Côtoyez-vous ou avez-vous déjà côtoyé des gens qui sont « malades »? Et par « malades », je veux dire : plus capables d'aller travailler, peur d’aller dans un show, douleur à une ou plusieurs parties de leur corps sans nécessairement avoir un diagnostic quelconque. Votre premier réflexe est-il de penser qu'ils essaient d’attirer l’attention? Qu'ils sont des fakeux de première, ou bien qu'ils sont juste carrément lâches?

Ouais, malheureusement, ça nous arrive de penser ainsi. Pourquoi? Parce que c'est un peu normal. Des préjugés, nous en avons tous (oui, oui!). Qu'est-ce qu'un préjugé? C'est un jugement que nous portons envers une personne ou une situation avant même de connaître le contexte. Il faut quand même garder en tête, très chères amies, que ce comportement n'est pas adéquat dans la vie en général!

MAIS, après le préjugé, il y a l'étape suivante : celle où nous ne faisons preuve d'aucune empathie. L'empathie, c'est être capable de se mettre à la place d'autrui. C'est l’étape où nous ne nous sommes pas arrêtées à nous poser la question suivante : « Est-ce que cette personne “malade” donnerait TOUT pour avoir ma qualité de vie au lieu de la sienne? Cette vie qui ne la limitera pas dans ses sphères personnelles et professionnelles? ».
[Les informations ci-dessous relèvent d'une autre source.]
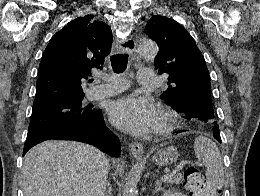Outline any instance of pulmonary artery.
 Instances as JSON below:
<instances>
[{
  "mask_svg": "<svg viewBox=\"0 0 260 196\" xmlns=\"http://www.w3.org/2000/svg\"><path fill=\"white\" fill-rule=\"evenodd\" d=\"M139 73V84H153V77L155 72L153 69H140ZM126 83L125 76H118L115 81H110V85H97L87 89L86 98L90 101L102 99L105 97L112 96L123 90H129V85H123ZM122 86V88H120Z\"/></svg>",
  "mask_w": 260,
  "mask_h": 196,
  "instance_id": "obj_1",
  "label": "pulmonary artery"
}]
</instances>
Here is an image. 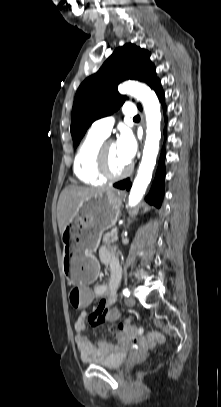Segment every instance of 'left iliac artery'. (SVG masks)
Masks as SVG:
<instances>
[{
    "mask_svg": "<svg viewBox=\"0 0 221 407\" xmlns=\"http://www.w3.org/2000/svg\"><path fill=\"white\" fill-rule=\"evenodd\" d=\"M122 293L125 297H129V295H130V292L127 288L123 289Z\"/></svg>",
    "mask_w": 221,
    "mask_h": 407,
    "instance_id": "44dca946",
    "label": "left iliac artery"
}]
</instances>
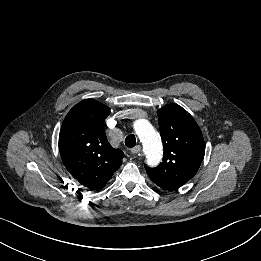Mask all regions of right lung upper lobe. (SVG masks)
<instances>
[{"instance_id": "1", "label": "right lung upper lobe", "mask_w": 261, "mask_h": 261, "mask_svg": "<svg viewBox=\"0 0 261 261\" xmlns=\"http://www.w3.org/2000/svg\"><path fill=\"white\" fill-rule=\"evenodd\" d=\"M109 114L108 106L86 99L69 111L60 130L62 161L70 174L90 190L103 188L124 157L107 141L103 123Z\"/></svg>"}]
</instances>
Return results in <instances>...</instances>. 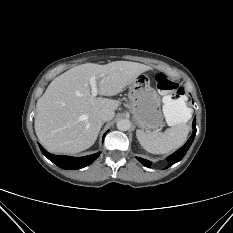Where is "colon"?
I'll list each match as a JSON object with an SVG mask.
<instances>
[{
  "mask_svg": "<svg viewBox=\"0 0 233 233\" xmlns=\"http://www.w3.org/2000/svg\"><path fill=\"white\" fill-rule=\"evenodd\" d=\"M155 81L157 88L163 94V111L167 122L172 125L188 123L192 110L188 105L184 89L163 73H159Z\"/></svg>",
  "mask_w": 233,
  "mask_h": 233,
  "instance_id": "colon-1",
  "label": "colon"
}]
</instances>
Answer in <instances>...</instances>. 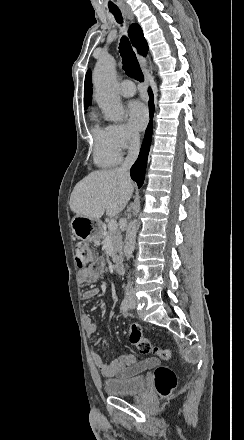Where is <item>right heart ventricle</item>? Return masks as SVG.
<instances>
[{
  "label": "right heart ventricle",
  "instance_id": "e07e8e85",
  "mask_svg": "<svg viewBox=\"0 0 244 440\" xmlns=\"http://www.w3.org/2000/svg\"><path fill=\"white\" fill-rule=\"evenodd\" d=\"M90 122L92 126L91 133L96 142L94 154L96 164L101 167H110L118 164L121 161L120 152H110L99 148L100 144L106 142L107 134L106 129L100 125L98 115L94 111L90 114Z\"/></svg>",
  "mask_w": 244,
  "mask_h": 440
}]
</instances>
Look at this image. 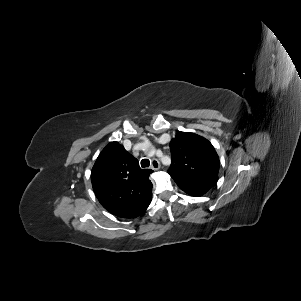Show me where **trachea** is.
<instances>
[{
  "label": "trachea",
  "instance_id": "1",
  "mask_svg": "<svg viewBox=\"0 0 301 301\" xmlns=\"http://www.w3.org/2000/svg\"><path fill=\"white\" fill-rule=\"evenodd\" d=\"M150 166V161L148 159L141 160V167L146 168Z\"/></svg>",
  "mask_w": 301,
  "mask_h": 301
}]
</instances>
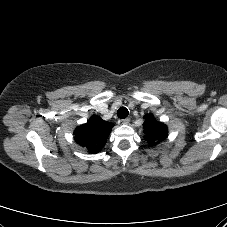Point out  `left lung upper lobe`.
I'll return each instance as SVG.
<instances>
[{
    "label": "left lung upper lobe",
    "mask_w": 227,
    "mask_h": 227,
    "mask_svg": "<svg viewBox=\"0 0 227 227\" xmlns=\"http://www.w3.org/2000/svg\"><path fill=\"white\" fill-rule=\"evenodd\" d=\"M144 119V139L150 145H156L167 137L168 129L164 123L156 121L152 114L146 115Z\"/></svg>",
    "instance_id": "obj_1"
}]
</instances>
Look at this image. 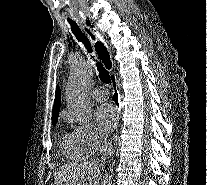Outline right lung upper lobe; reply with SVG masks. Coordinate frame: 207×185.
Masks as SVG:
<instances>
[{"label":"right lung upper lobe","mask_w":207,"mask_h":185,"mask_svg":"<svg viewBox=\"0 0 207 185\" xmlns=\"http://www.w3.org/2000/svg\"><path fill=\"white\" fill-rule=\"evenodd\" d=\"M60 105H61V95H60V88L57 86L56 92H55V102L53 106V113H52V123L55 125L58 120L59 111H60Z\"/></svg>","instance_id":"right-lung-upper-lobe-1"}]
</instances>
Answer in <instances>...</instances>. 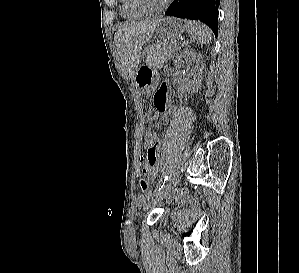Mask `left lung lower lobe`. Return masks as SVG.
Wrapping results in <instances>:
<instances>
[{
  "label": "left lung lower lobe",
  "instance_id": "obj_1",
  "mask_svg": "<svg viewBox=\"0 0 299 273\" xmlns=\"http://www.w3.org/2000/svg\"><path fill=\"white\" fill-rule=\"evenodd\" d=\"M220 0H174L165 15L199 20L218 35V7Z\"/></svg>",
  "mask_w": 299,
  "mask_h": 273
}]
</instances>
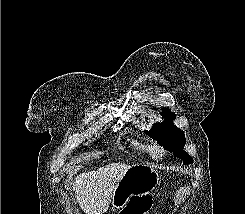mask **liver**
Wrapping results in <instances>:
<instances>
[{"mask_svg": "<svg viewBox=\"0 0 245 214\" xmlns=\"http://www.w3.org/2000/svg\"><path fill=\"white\" fill-rule=\"evenodd\" d=\"M131 167L124 163H111L75 177L73 191L85 214H102L108 210L118 182Z\"/></svg>", "mask_w": 245, "mask_h": 214, "instance_id": "obj_1", "label": "liver"}]
</instances>
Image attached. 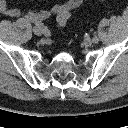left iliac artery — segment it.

Parce que, t'sais, pendant que nous allons voir notre huge show de Céline au Centre Bell pis que nous trippons ben raide, le « malade » donnerait tout pour être en état d'aller au TRH-Bar voir le band de son ou sa meilleur(e) chum… #AnxiétéSociale #Agoraphobie #Claustrophobie

Parce que, t'sais, pendant que nous vaquons à nos occupations en allant faire du magasinage et en nous occupant de nos kids, le « malade » aimerait être en état de sortir de son lit et simplement aller prendre un bon bain chaud. Mais il va rester au lit et pleurer à chaudes larmes, parce que sa tête lui dit qu'il n'en sera pas capable… #Dépression #BurnOut #Sevrage

Parce que, t'sais, pendant que nous nous claquons un 30 heures par semaine au travail, le « malade » aimerait être en état d'en faire 35-40, voire même de dépanner des collègues qui en auraient besoin. Il se culpabilise de ne pas pouvoir le faire, mais même s'il le voulait de tout cœur, son corps, lui, n'est pas en mesure de le suivre… #MaladieAutoImmune #Cancer #MaladieDontVousNAvezPasBesoinDeSavoirLeNom
 
Là où je veux en venir avec tout ça, c'est que selon certaines études, l’empathie, celle que l’on a pour la condition générale d’une autre personne, se développe en principe dès l’âge de 6 ans. Selon d’autres études, elle serait même innée, mais doit tout de même être encouragée durant son éducation (évidemment, cela peut varier d'un individu à l'autre, selon le niveau de développement cognitif atteint et selon les expériences de vie). Ce qui me désole, c'est de constater que parfois les gens ne soient pas ouverts à la réalité des autres, alors qu'au cours d'une autre étude, lorsqu'une femme simule avoir une grosse peine parce qu'elle a brisé son ourson, un enfant de 18 mois lui tend un toutou de substitution et un jouet pour la consoler.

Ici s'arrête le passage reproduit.